Preserving the water

There are five pots that hold divine water, one of which has been used for 1,200 years. It can only be received by a single monk participating in the memorial service.

Following the completion of the festival, it's said that spring has officially arrived and the cherry blossoms will start to bloom.

The Otaimatsu Festival

Every evening during the Shuni-e period, you can witness the fiery Otaimatsu Festival. Torches are used to light the way for monks to go to the temple, carried by "doji." The constant movement and whipping around causes sparks to scatter upon the crowd below.
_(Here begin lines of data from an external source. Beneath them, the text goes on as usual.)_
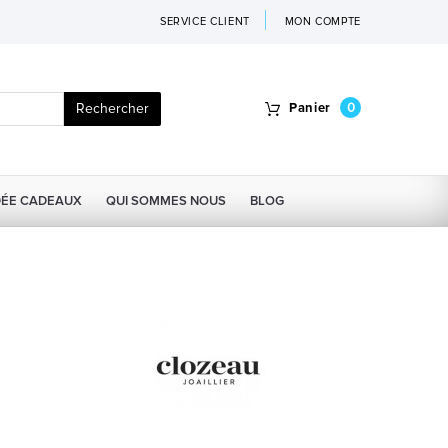
SERVICE CLIENT
MON COMPTE
Rechercher
Panier
0
DÉE CADEAUX
QUI SOMMES NOUS
BLOG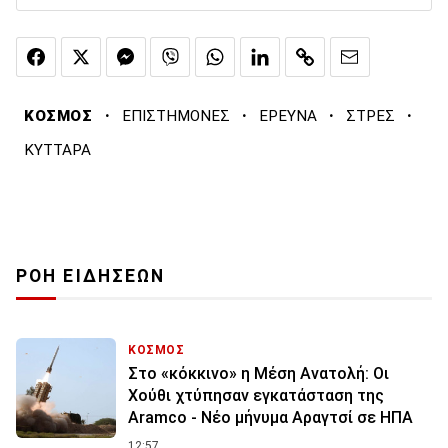
·
·
·
·
ΚΟΣΜΟΣ
ΕΠΙΣΤΗΜΟΝΕΣ
ΕΡΕΥΝΑ
ΣΤΡΕΣ
ΚΥΤΤΑΡΑ
ΡΟΗ ΕΙΔΗΣΕΩΝ
ΚΟΣΜΟΣ
Στο «κόκκινο» η Μέση Ανατολή: Οι
Χούθι χτύπησαν εγκατάσταση της
Aramco - Νέο μήνυμα Αραγτσί σε ΗΠΑ
12:57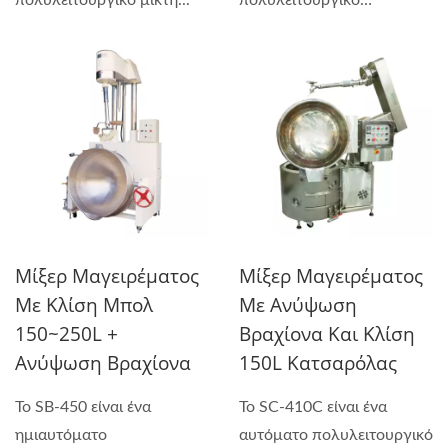
πολυλειτουργικό μίκτη...
πολυλειτουργικό
μηχάνημα...
Μίξερ Μαγειρέματος
Μίξερ Μαγειρέματος
Με Κλίση Μπολ
Με Ανύψωση
150~250L +
Βραχίονα Και Κλίση
Ανύψωση Βραχίονα
150L Κατσαρόλας
Το SB-450 είναι ένα
Το SC-410C είναι ένα
ημιαυτόματο
αυτόματο πολυλειτουργικό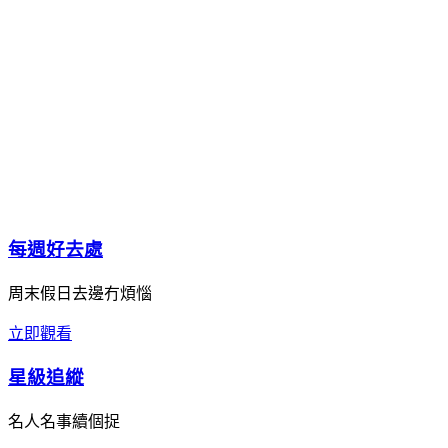
每週好去處
周末假日去邊冇煩惱
立即觀看
星級追縱
名人名事續個捉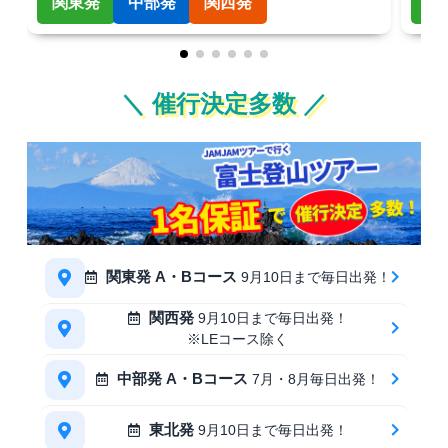
関東発
中部発
関西発
関
＼ 催行決定多数 ／
関東発 A・Bコース
9月10日まで毎日出発！
関西発
9月10日まで毎日出発！
※LEコース除く
中部発 A・Bコース
7月・8月毎日出発！
東北発
9月10日まで毎日出発！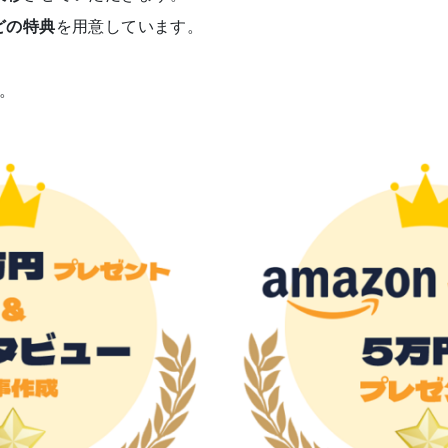
どの特典
を用意しています。
。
These sparks are said to grant protection from evil spirits.

A two week memorial

Shuni-e is actually the highlight of 14 days of praying. During this time monks repent on behalf of the people for their sins, and offer up prayers for world peace and a good harvest.

*Please note that the photos used on this page were taken via long exposure.

* The information on this page may be subject to change due to COVID-19.